Jagr piled up an impressive career with the Penguins, including an Art Ross Trophy win in the lockout-shortened 1994-1995 as he tied Eric Lindros with 70 points. The following season, he set a points record for a European-born player with 149 and never looked back.
Jagr is the second player after Mario Lemieux to score 1,000 points in a Penguins sweater. He was traded to the Washington Capitals in 2001 and seemed to fizzle out a little. His massive contract was hard to move, but he was eventually traded to the New York Rangers in 2004 and his price was reduced thanks to the new CBA.
Jagr started to surge with the Rangers, leading them in the post-Messier era and becoming team captain in 2006. He piled up the numbers, but New York didn’t want to re-sign him and he became an unrestricted free agent for the first time in his career in 2008. He headed to Europe, where he surmised he would “finish his career.”
We all know how that went.
By April of 2009, Jagr was stating a desire to return to the NHL. By July of 2011, he returned to the league and signed with the Philadelphia Flyers. He put up big numbers before signing with the Dallas Stars a year later, marking his first arrival in the Western Conference.
After a tenure in Dallas, Jagr was traded to the Boston Bruins. He finally saw a return to the Stanley Cup Final, closing a 21-year gap.

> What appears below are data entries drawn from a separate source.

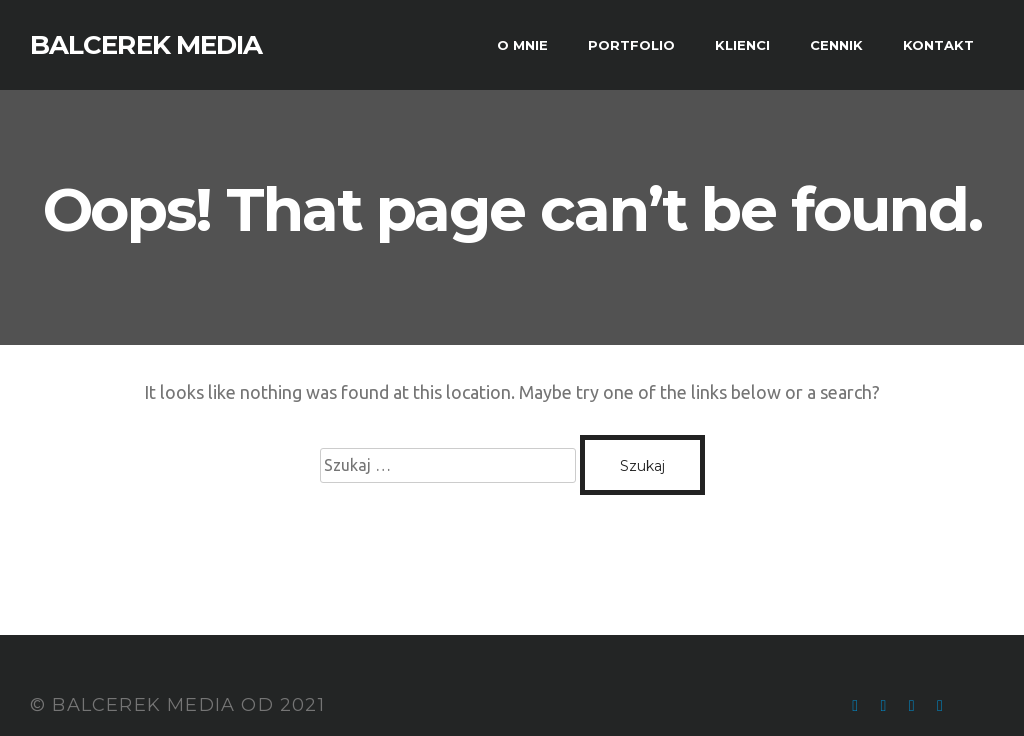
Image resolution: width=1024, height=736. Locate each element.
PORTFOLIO (631, 45)
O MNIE (522, 45)
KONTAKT (938, 45)
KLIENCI (742, 45)
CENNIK (836, 45)
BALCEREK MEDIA (146, 45)
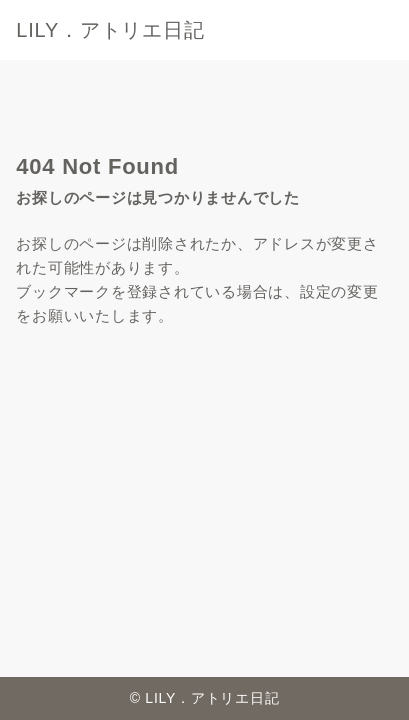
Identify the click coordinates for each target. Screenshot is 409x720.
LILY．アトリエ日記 (120, 30)
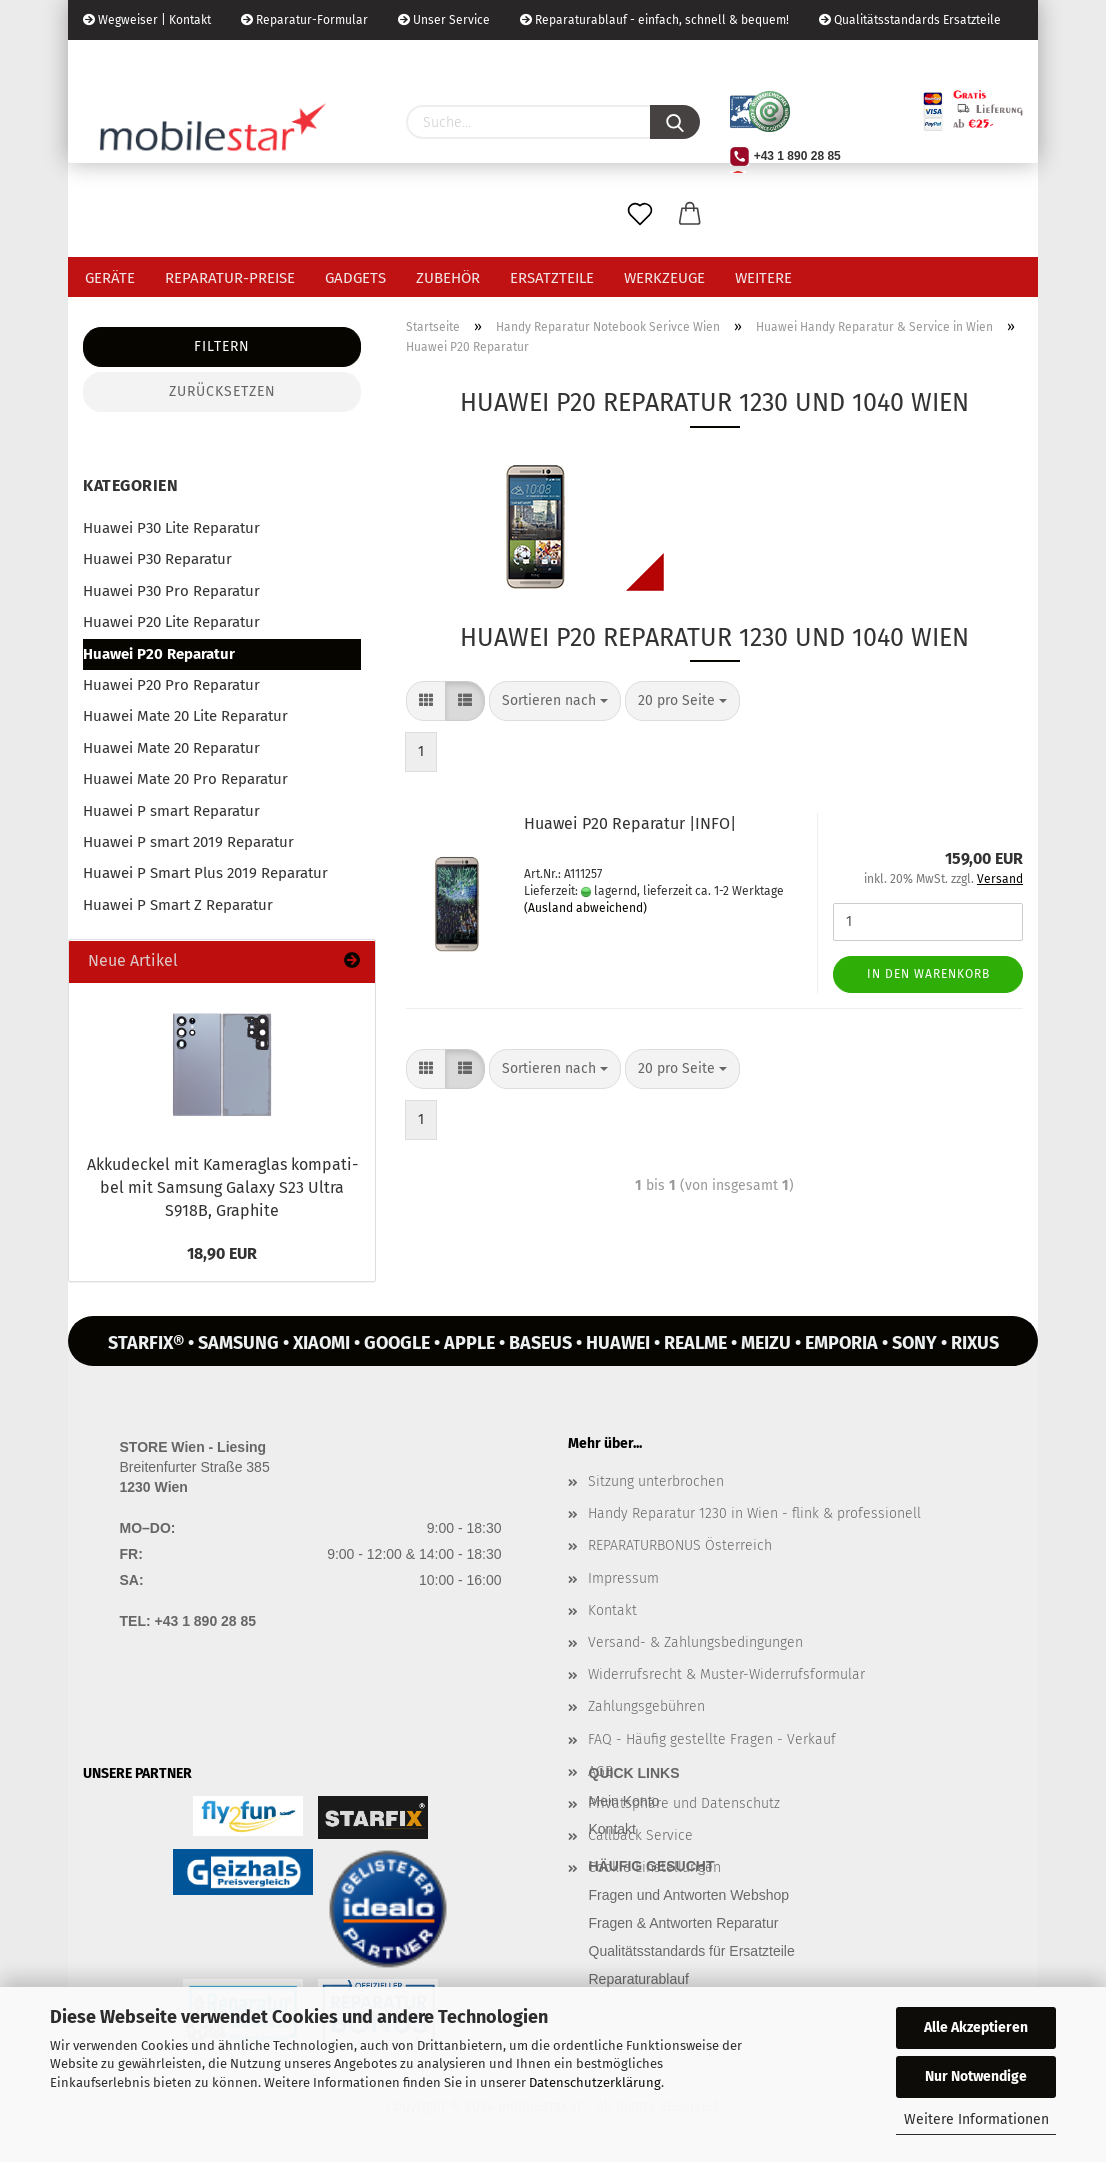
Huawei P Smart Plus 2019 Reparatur (205, 873)
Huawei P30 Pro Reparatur (171, 591)
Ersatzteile (552, 278)
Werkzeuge (664, 278)
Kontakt (612, 1610)
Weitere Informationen (976, 2119)
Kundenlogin (231, 60)
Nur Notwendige (976, 2076)
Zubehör (448, 278)
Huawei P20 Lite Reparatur (171, 622)
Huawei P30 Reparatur (157, 559)
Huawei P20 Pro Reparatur (171, 685)
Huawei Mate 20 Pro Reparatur (185, 779)
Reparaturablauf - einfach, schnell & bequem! (654, 20)
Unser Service (444, 20)
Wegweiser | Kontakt (147, 20)
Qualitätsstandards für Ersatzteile (692, 1951)
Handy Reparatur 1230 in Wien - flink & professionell (754, 1513)
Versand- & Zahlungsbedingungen (695, 1642)
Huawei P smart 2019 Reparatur (188, 842)
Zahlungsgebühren (646, 1706)
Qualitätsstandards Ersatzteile (910, 20)
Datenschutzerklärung (595, 2082)
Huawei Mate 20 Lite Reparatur (185, 716)
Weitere (763, 278)
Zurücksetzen (222, 391)
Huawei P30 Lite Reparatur (171, 528)
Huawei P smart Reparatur (171, 811)
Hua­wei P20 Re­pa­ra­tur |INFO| (630, 823)
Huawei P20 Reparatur (159, 654)
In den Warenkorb (928, 974)
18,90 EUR (222, 1253)
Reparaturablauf (639, 1979)
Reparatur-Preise (230, 278)
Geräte (110, 278)
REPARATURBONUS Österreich (680, 1545)
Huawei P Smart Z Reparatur (178, 905)
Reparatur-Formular (304, 20)
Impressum (623, 1578)
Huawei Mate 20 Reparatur (171, 748)
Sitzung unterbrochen (656, 1481)
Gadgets (355, 278)
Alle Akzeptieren (976, 2027)
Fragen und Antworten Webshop (689, 1895)
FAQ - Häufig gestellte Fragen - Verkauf (712, 1739)
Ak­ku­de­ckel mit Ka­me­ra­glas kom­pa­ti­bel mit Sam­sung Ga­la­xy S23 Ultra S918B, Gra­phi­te (222, 1187)
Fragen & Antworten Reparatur (684, 1923)
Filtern (222, 346)
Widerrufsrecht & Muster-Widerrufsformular (726, 1674)
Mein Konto (624, 1801)
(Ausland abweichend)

In 2013, Jagr signed with the New Jersey Devils. He was 41. All the while, the records kept falling. In January of 2015, he became the oldest player in NHL history to score a hat trick.
In February of 2015, he was traded to the Florida Panthers.
And now, he’s continuing to surge as one of the league’s all-time best players. With a stated to desire to play until he’s 50 (and maybe even beyond), Jagr’s showing no signs of slowing down. That once-distant thought of retiring around 2008 or so seems silly now, doesn’t it?
“You know maybe when I retire I’ll look back at what I did and maybe I’m going to think about it a little more,” he said. “But right now, I just enjoy every moment I can to have a chance to play in this league and try and do everything to stay in this league. I love it so much.”